Claudio Ferrufino refleja lo que es "el fantasma del socialismo" apenas unas rastros de lo que fue y no es, del lujo, boato, "bienestar increíble" en que vivió la élite rusa, la cubana, los socialistas privilegiados y que "eran los que mandaban" en el "imperio soviético"

El inicio del “Manifiesto Comunista” es de antología. Está entre los grandes momentos de la palabra escrita. Es literatura. La pregunta, retornando a la realidad, es si ese fantasma del comunismo continúa trashumando la tierra.

Susan Richards, autora inglesa, relata en su notable “Lost and Found in Russia” (Vidas en un panorama post-soviético) que la amiga ruso-alemana que la acogía había conocido (en la URSS) la naranja, el fruto, ya bien entrada en edad. Sucedió que un tren de naranjas del Asia Central que atravesaba esa región del Volga descarriló. La nieve cubría el paisaje y el espectáculo de la avalancha colorida sobre lo blanco chocaba. El cargo se destinaba a la élite del Partido, porque el pueblo de a pie, incluso en una zona que en su tiempo había sido pródiga, y hoy destruida por el poder soviético (para romperle el espinazo a la minoría germana), jamás había conocido, y menos disfrutado, un cítrico.

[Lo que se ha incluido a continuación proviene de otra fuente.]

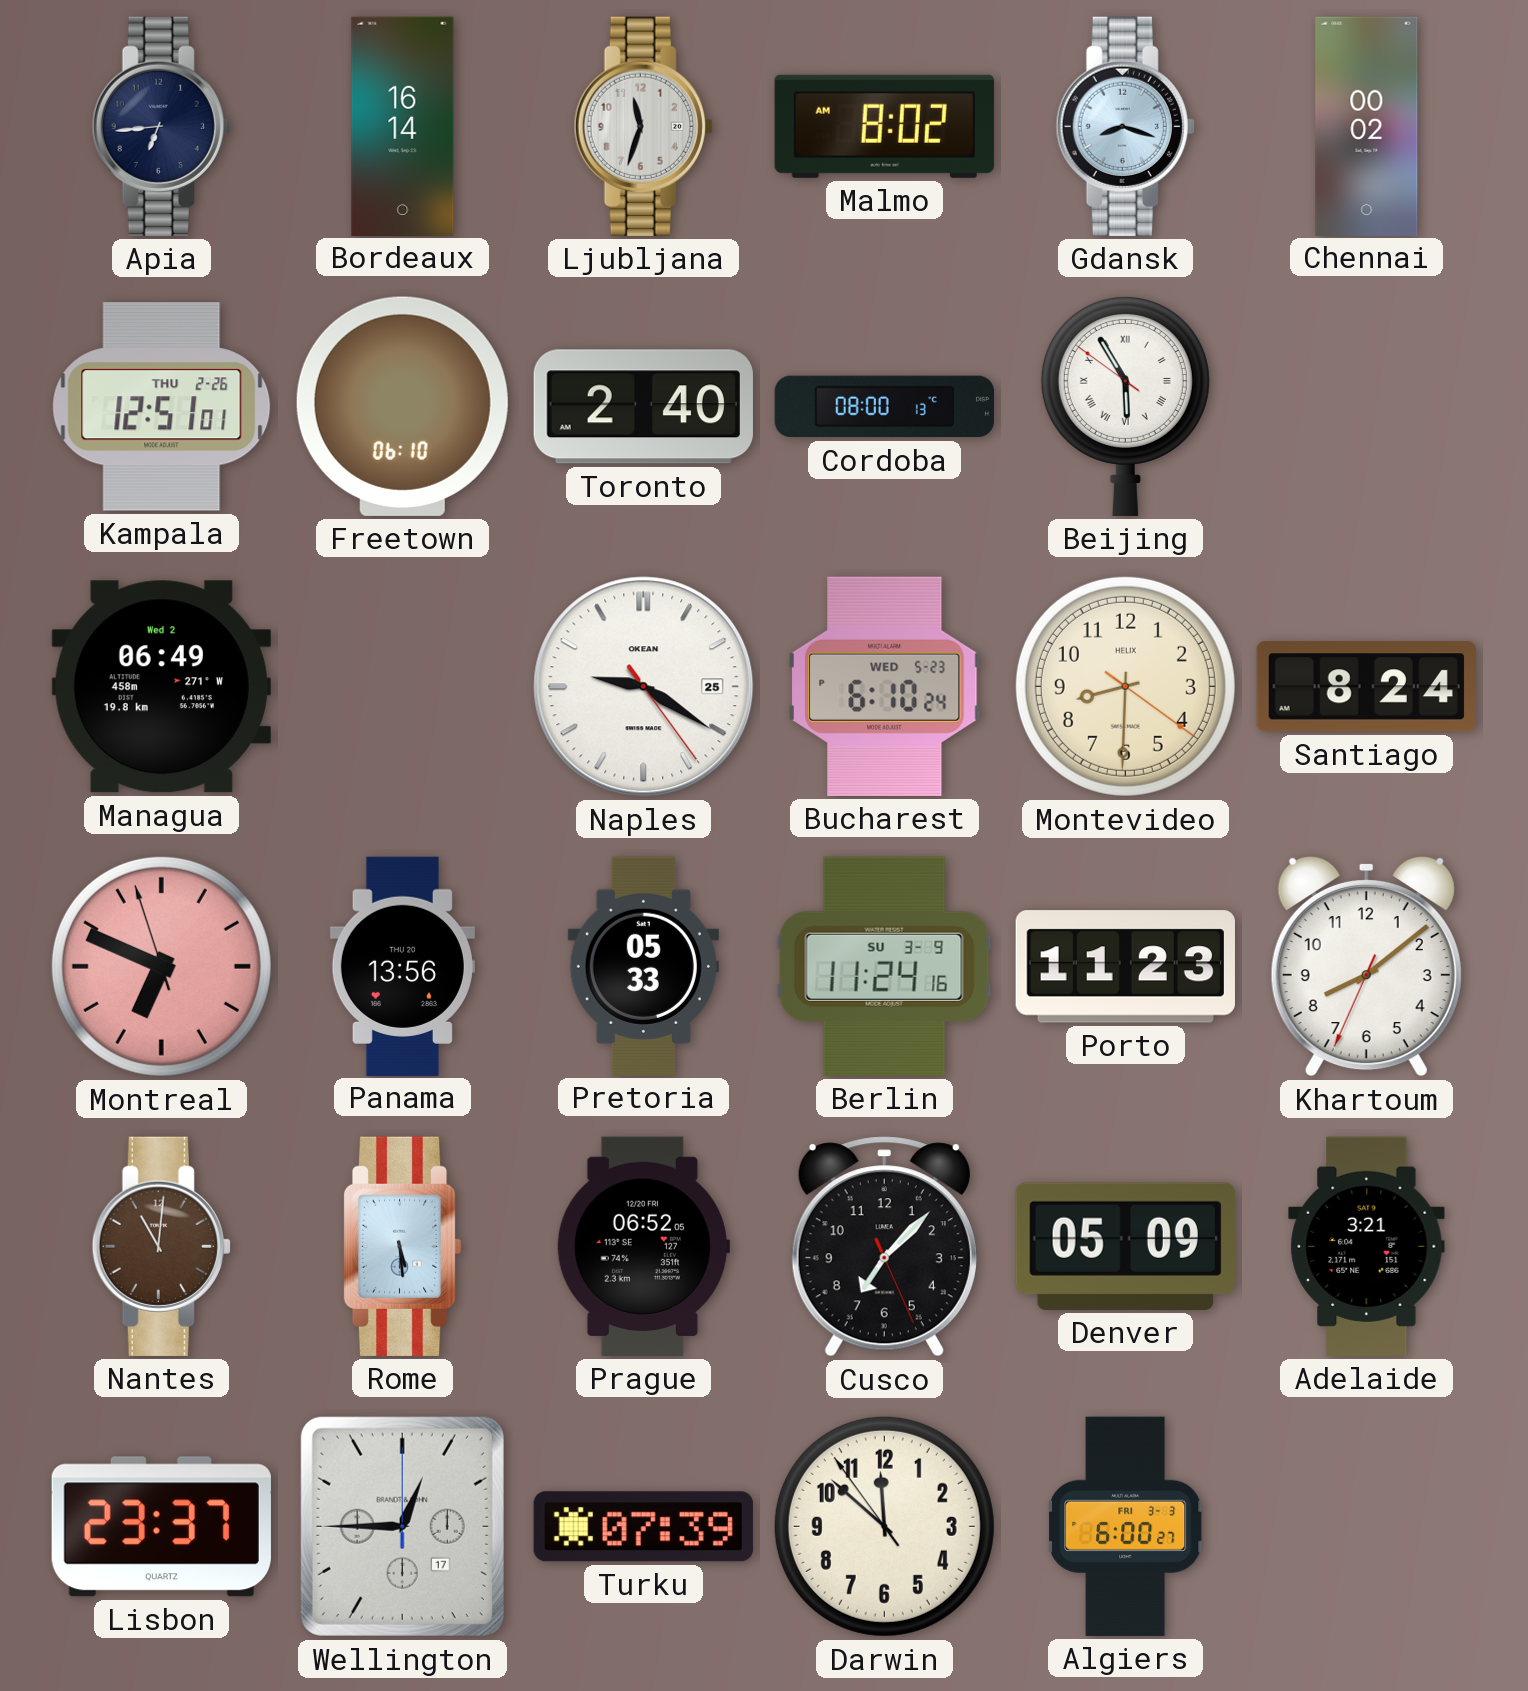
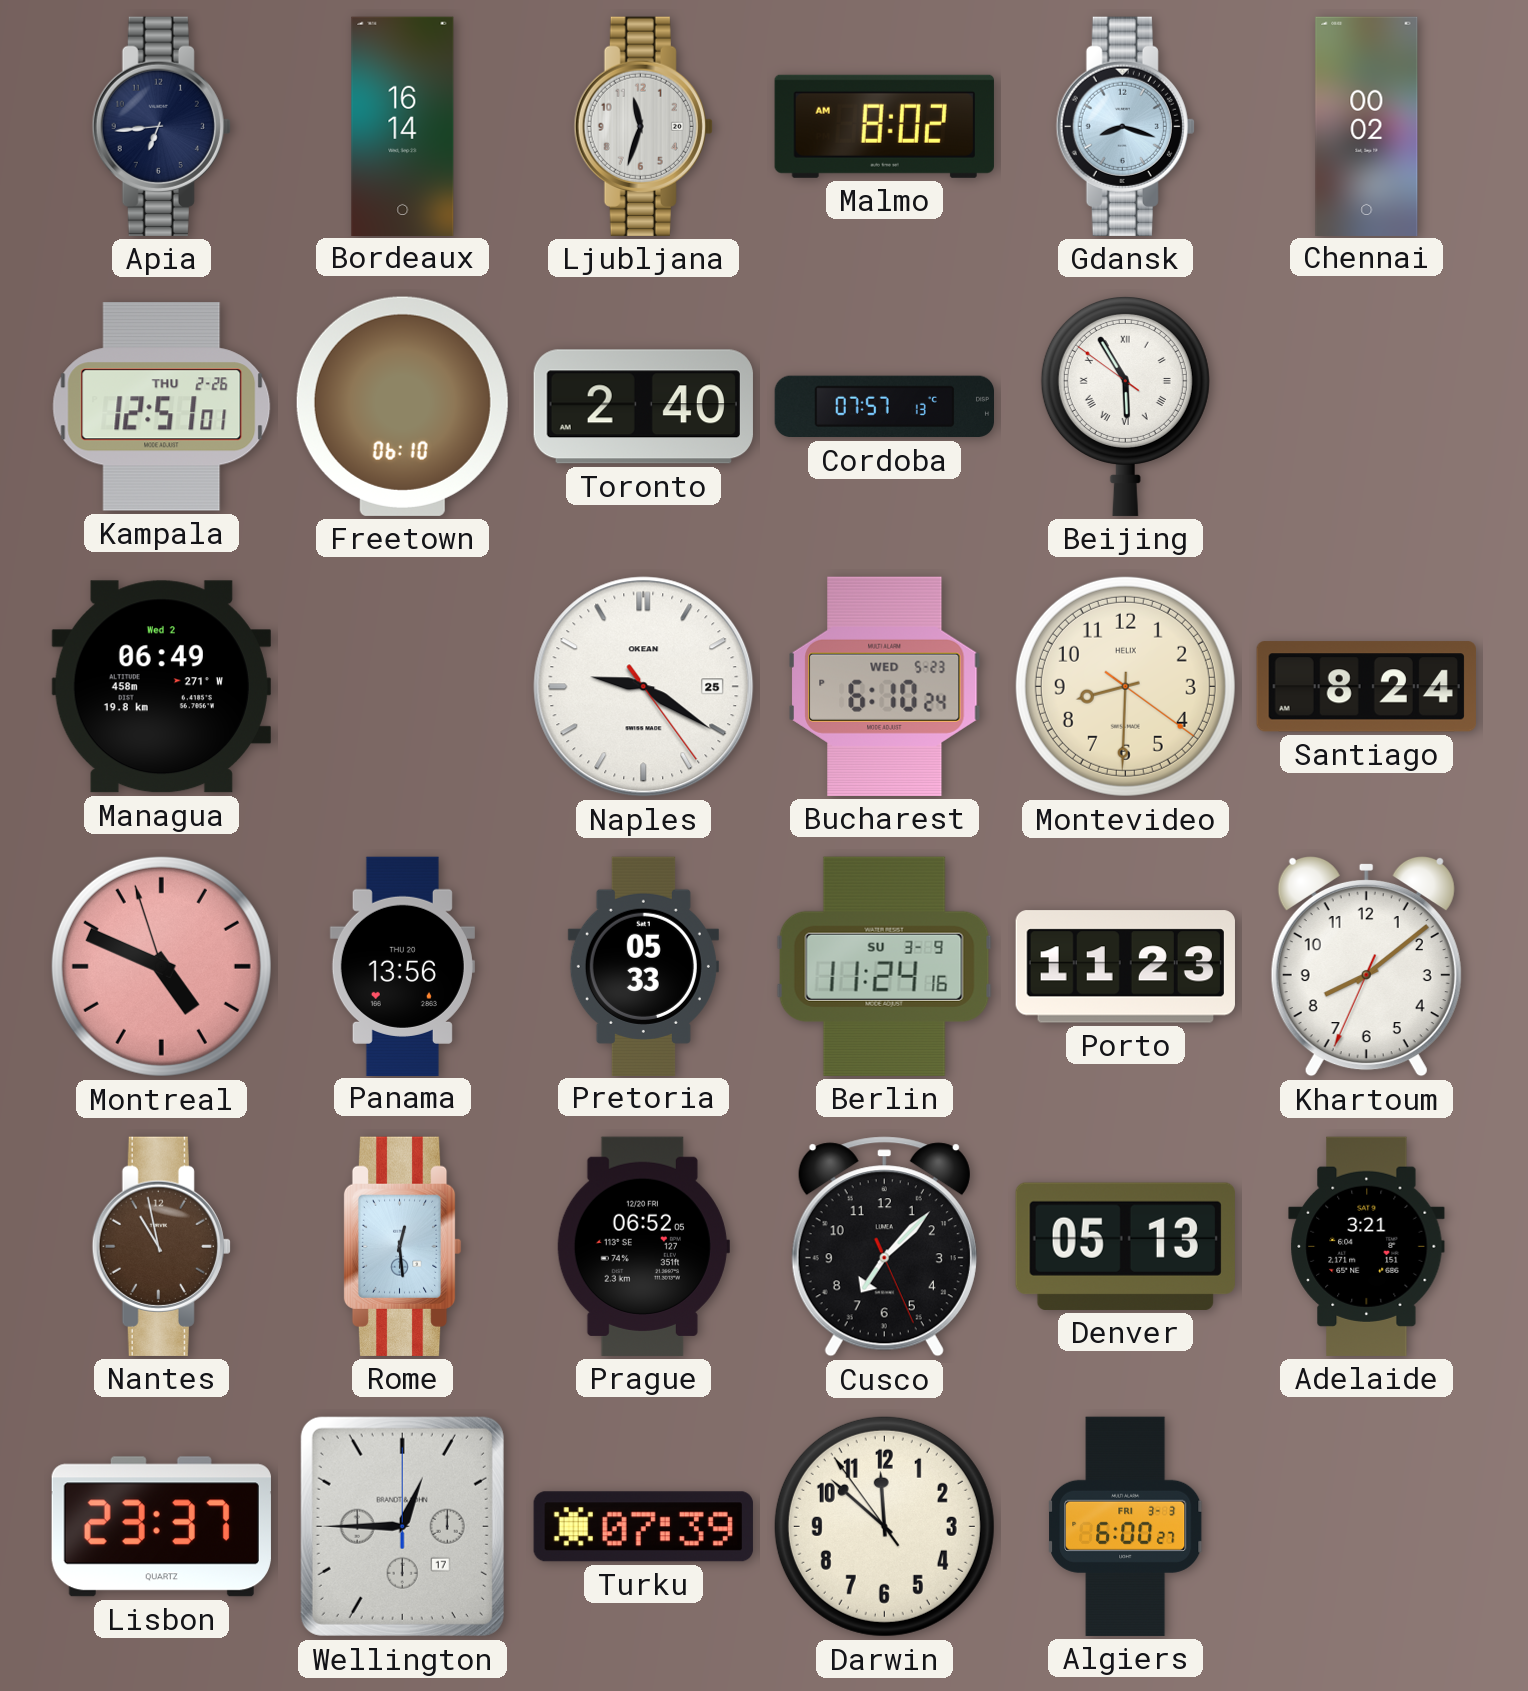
Cordoba: 08:00 -> 07:57
Montreal: 6:48 -> 4:48
Nantes: 11:01 -> 10:58
Rome: 5:29 -> 12:29
Denver: 05:09 -> 05:13
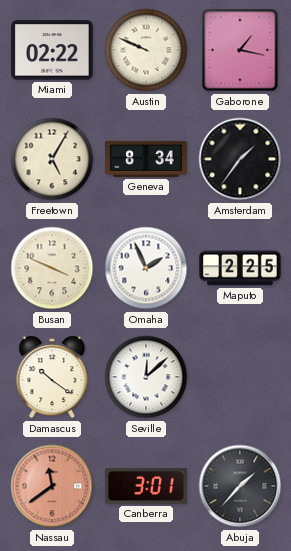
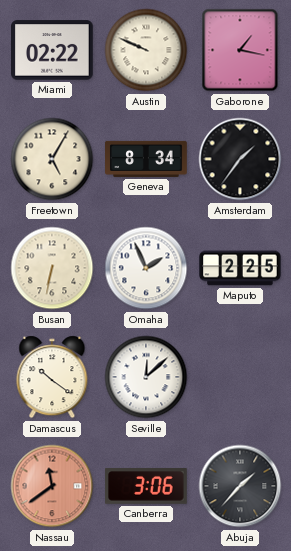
Busan: 3:49 -> 6:32
Canberra: 3:01 -> 3:06
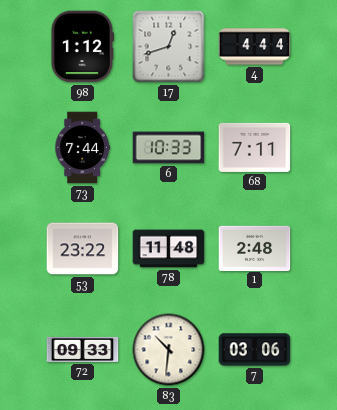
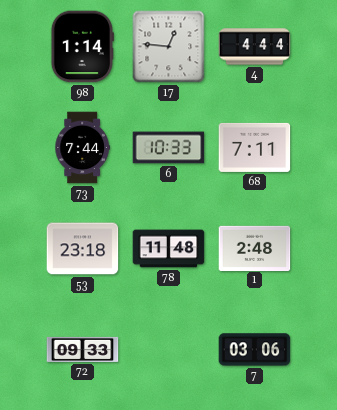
98: 1:12 -> 1:14
17: 12:42 -> 12:46
53: 23:22 -> 23:18
83: 10:31 -> none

Disfruté, en Cuba, opíparos desayunos que incluían hormas enteras de roquefort. Cuando hablando con un literato local le sugerí que me parecía indecente que comiésemos así cuando se racionaba a la población, me contó que “cuando estaban los rusos” llegaban delicias de todo el mundo para satisfacer su demanda y hacerles buena la estadía. Hablando de quesos, dijo que un desayuno soviético en la isla contaba al menos con una variedad de siete de ellos. Agarré el cuchillo y esparcí el cremoso color azul del roquefort sobre el pan francés. Al lado había jamones, salchichas, camarones, langostinos, frutas de todo tipo, papas tostadas, sopas, verduras frescas, tres cuatro calidades de pan, galletas, jugos, leche verdadera, café verdadero, té. El aire era ameno. Afuera corría el viento sobre la hermosa bahía de Cienfuegos; afuera, si me alejaba del hotel, de inmediato, pobladores se acercaban y me pedían la camisa, mis zapatos, el lapicero que sobresalía del bolsillo ¿no tiene un chicle para regalarme? No soy desagradecido, que mucho agradezco a la bella Cuba, pero digo lo que vi. Élites y míseros ¿En qué se diferencian entonces izquierda de derecha, unos de otros?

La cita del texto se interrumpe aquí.